Written By: Women and Infants on May 16, 2022


Endometriosis is a common, but oftentimes painful gynecological disorder in which tissue that normally lines the uterus (the endometrium) grows outside the uterus. It commonly involves the ovaries, fallopian tubes, the ligaments that support the uterus, the lining of the pelvic cavity, and the bladder and intestines.

Symptoms:

Everyone is different, and while some patients may experience all of the symptoms associated with endometriosis, some may only experience one or just a few. That’s why it’s important to learn about all the potential symptoms that could be negatively impacting your health.

Patients with endometriosis may experience symptoms such as painful menstrual cramps, infertility, painful urination during menstrual periods, painful bowel movements during menstrual periods, and pain during intercourse. Symptoms can also present as other gastrointestinal problems, such as diarrhea, constipation, bloating, and/or nausea.

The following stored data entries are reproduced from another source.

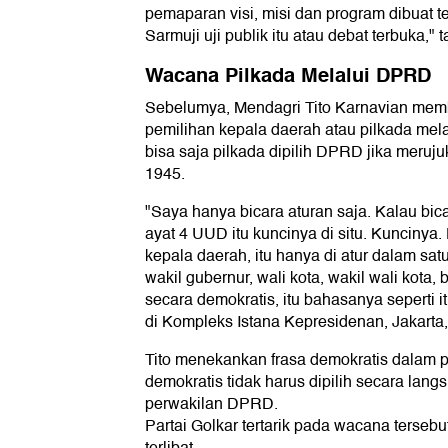
pemaparan visi, misi dan program dibuat te
Sarmuji uji publik itu atau debat terbuka,"
Wacana Pilkada Melalui DPRD
Sebelumya, Mendagri Tito Karnavian mem
pemilihan kepala daerah atau pilkada me
bisa saja pilkada dipilih DPRD jika meru
1945.
"Saya hanya bicara aturan saja. Kalau bicar
ayat 4 UUD itu kuncinya di situ. Kuncinya
kepala daerah, itu hanya di atur dalam sat
wakil gubernur, wali kota, wakil wali kota, b
secara demokratis, itu bahasanya seperti i
di Kompleks Istana Kepresidenan, Jakarta,
Tito menekankan frasa demokratis dalam pa
demokratis tidak harus dipilih secara langs
perwakilan DPRD.
Partai Golkar tertarik pada wacana tersebut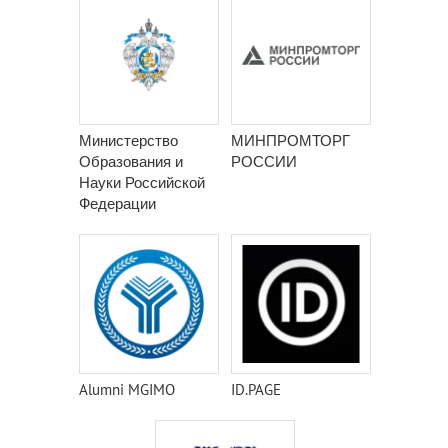
Министерство
МИНПРОМТОРГ
Образования и
РОССИИ
Науки Российской
Федерации
Alumni MGIMO
ID.PAGE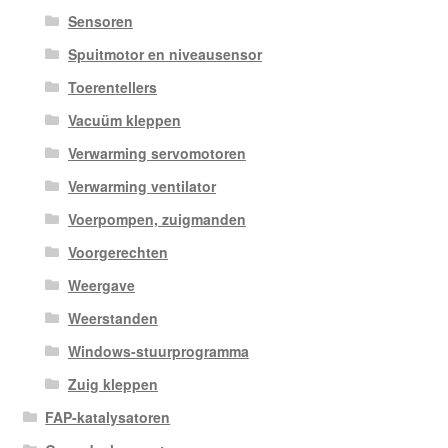
Sensoren
Spuitmotor en niveausensor
Toerentellers
Vacuüm kleppen
Verwarming servomotoren
Verwarming ventilator
Voerpompen, zuigmanden
Voorgerechten
Weergave
Weerstanden
Windows-stuurprogramma
Zuig kleppen
FAP-katalysatoren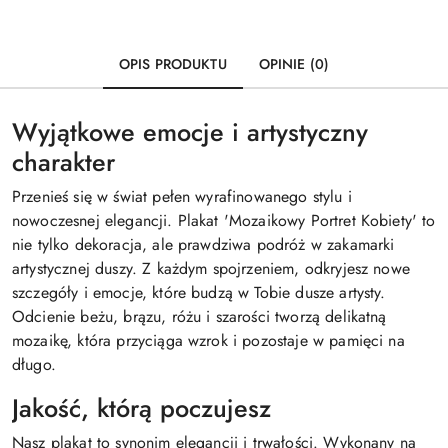
OPIS PRODUKTU
OPINIE (0)
Wyjątkowe emocje i artystyczny
charakter
Przenieś się w świat pełen wyrafinowanego stylu i
nowoczesnej elegancji. Plakat 'Mozaikowy Portret Kobiety' to
nie tylko dekoracja, ale prawdziwa podróż w zakamarki
artystycznej duszy. Z każdym spojrzeniem, odkryjesz nowe
szczegóły i emocje, które budzą w Tobie dusze artysty.
Odcienie beżu, brązu, różu i szarości tworzą delikatną
mozaikę, która przyciąga wzrok i pozostaje w pamięci na
długo.
Jakość, którą poczujesz
Nasz plakat to synonim elegancji i trwałości. Wykonany na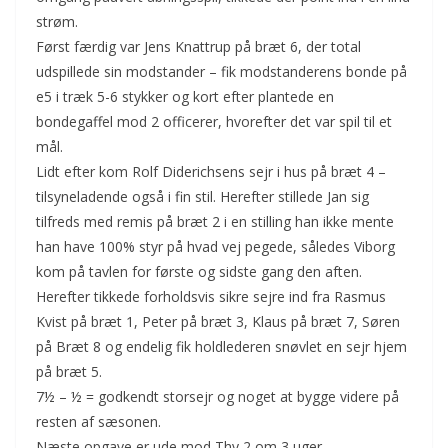
strøm.
Først færdig var Jens Knattrup på bræt 6, der total
udspillede sin modstander – fik modstanderens bonde på
e5 i træk 5-6 stykker og kort efter plantede en
bondegaffel mod 2 officerer, hvorefter det var spil til et
mål.
Lidt efter kom Rolf Diderichsens sejr i hus på bræt 4 –
tilsyneladende også i fin stil. Herefter stillede Jan sig
tilfreds med remis på bræt 2 i en stilling han ikke mente
han have 100% styr på hvad vej pegede, således Viborg
kom på tavlen for første og sidste gang den aften.
Herefter tikkede forholdsvis sikre sejre ind fra Rasmus
Kvist på bræt 1, Peter på bræt 3, Klaus på bræt 7, Søren
på Bræt 8 og endelig fik holdlederen snøvlet en sejr hjem
på bræt 5.
7½ – ½ = godkendt storsejr og noget at bygge videre på
resten af sæsonen.
Næste opgave er ude mod Thy 2 om 3 uger.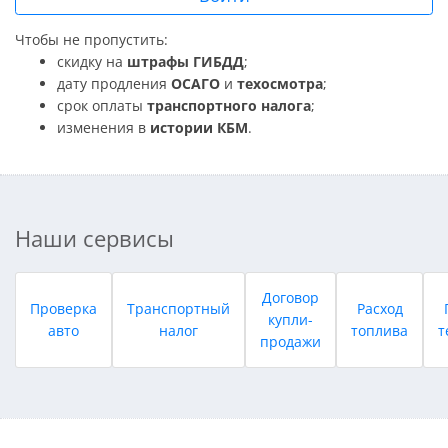
Чтобы не пропустить:
скидку на
штрафы ГИБДД
;
дату продления
ОСАГО
и
техосмотра
;
срок оплаты
транспортного налога
;
изменения в
истории КБМ
.
Наши сервисы
Договор
Проверка
Транспортный
Расход
купли-
авто
налог
топлива
т
продажи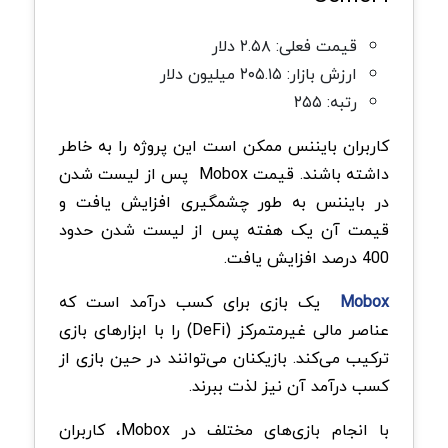
قیمت فعلی: ۲.۵۸ دلار
ارزش بازار: ۲۰۵.۱۵ میلیون دلار
رتبه: ۲۵۵
کاربران بایننس ممکن است این پروژه را به خاطر
داشته باشند. قیمت Mobox پس از لیست شدن
در بایننس به طور چشمگیری افزایش یافت و
قیمت آن یک هفته پس از لیست شدن حدود
400 درصد افزایش یافت.
Mobox
یک بازی برای کسب درآمد است که
عناصر مالی غیرمتمرکز (DeFi) را با ابزارهای بازی
ترکیب می‌کند. بازیکنان می‌توانند در حین بازی از
کسب درآمد آن نیز لذت ببرند.
با انجام بازی‌های مختلف در Mobox، کاربران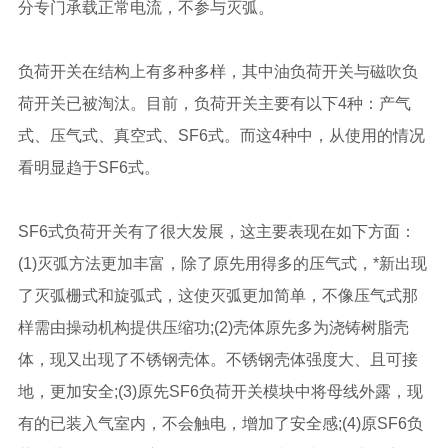
分专门承载正常电流，不参与灭弧。
负荷开关在结构上有多种多样，其中油负荷开关与磁吹负
荷开关已被淘汰。目前，负荷开关主要有以下4种：产气
式、压气式、真空式、SF6式。而这4种中，从使用的情况
看明显趋于SF6式。
SF6式负荷开关有了很大发展，这主要表现在如下方面：
(1)灭弧方法更加丰富，除了原先用得多的压气式，*新出现
了灭弧栅式和旋弧式，这使灭弧更加简单，不像压气式那
样需由操动机构提供压缩功;(2)壳体原先多为浇铸树脂壳
体，现又出现了不锈钢壳体。不锈钢壳体强度大、且可接
地，更加安全;(3)原先SF6负荷开关模块中将母线外露，现
有的已装入气室内，不会触电，增加了安全感;(4)原SF6负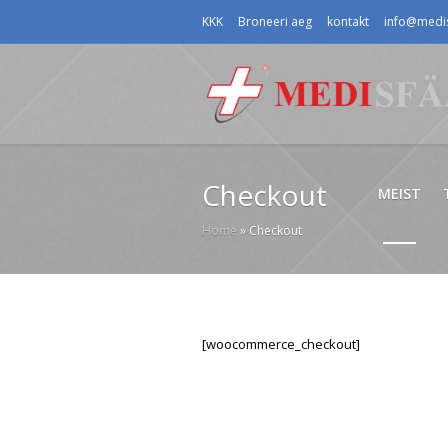
KKK
Broneeri aeg
kontakt
info@medis
Checkout
MEIST
Home
»
Checkout
[woocommerce_checkout]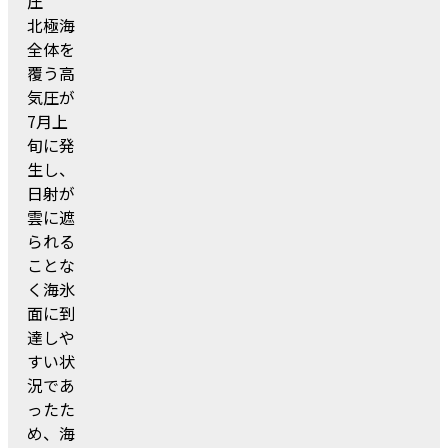
圧
北極海
全体を
覆う高
気圧が
7月上
旬に発
生し、
日射が
雲に遮
られる
ことな
く海氷
面に到
達しや
すい状
況であ
ったた
め、海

It is estimated that approximately 2% to 10% of American women between the ages of 25 and 40 years old are affected by endometriosis.

Impact of Endometriosis:

In endometriosis, the endometrial tissue implants into the pelvis and with each period (or menstrual cycle) grow, causing scar tissue and inflammation. If the ovaries are affected, endometriomas (cysts) may form, and the surrounding tissue may become irritated. This can cause a patient pain, especially during menstrual cycles. 

Another way that endometriosis negatively affects a patient’s health is by causing infertility or making it more difficult to conceive a child. In fact, it’s considered one of the three major causes of female infertility. According to the American Society for Reproductive Medicine, endometriosis is found in 24% to 50% of women who experience infertility. In some cases, surgery can remove any adhesions, cysts, and scar tissue, to restore fertility.

Causes:

What causes endometriosis is still unknown, however, some medical experts theorize that during menstruation, some of the tissue, rather than exiting the body, backs up into the fallopian tubes, and into the abdomen, where it then attaches and grows. Research is still underway, so medical experts can find the root cause of endometriosis.

Risk Factors:

While anyone can get endometriosis, those most at risk for the condition include patients who have a first-degree relative (mother, sister, daughter) with endometriosis; and women who are giving birth for the first time after the age of thirty.

Diagnosing Endometriosis:

Diagnosis brings relief to many patients, so it’s important if you’re experiencing symptoms that are causing you discomfort, that you see your gynecologist or other health care provider that you trust with your care, to learn if endometriosis is causing your health concerns.

The only official way to diagnose endometriosis is during surgery. However not every patient needs surgery. The most common surgery is laparoscopy, a minor surgical procedure in which a laparoscope a thin tube with a camera at the end, is inserted into the abdomen through a small incision, so the doctor can see inside the pelvis. This will allow the physician to determine the location, extent, and size of the endometrial growths, remove or destroy any tissue. 

Your doctor may order other imaging tests to help diagnose endometriosis. They include an ultrasound, CT scan, or MRI scan. You and your physician, together, will determine the best course of action to diagnose whether or not you have endometriosis. 

Treatment Options:

After you visit with your health care provider and have been diagnosed with endometriosis, there are effective treatment options for you to consider. Which option is best for you will depend upon many factors, including your overall health and medical history, current symptoms, what stage your disease is in, preference, and desire for pregnancy.

Surgical options include having a laparoscopy, to remove endometrial growths, which is a more extensive surgery to remove as much of the displaced endometrium as possible, or a hysterectomy, to remove the uterus and possibly the ovaries.

Regardless of how advanced your endometriosis may be, it’s important to have an open, honest discussion with your healthcare provider to go over your treatment options, so you can determine the best course of action to get you healthy and well again.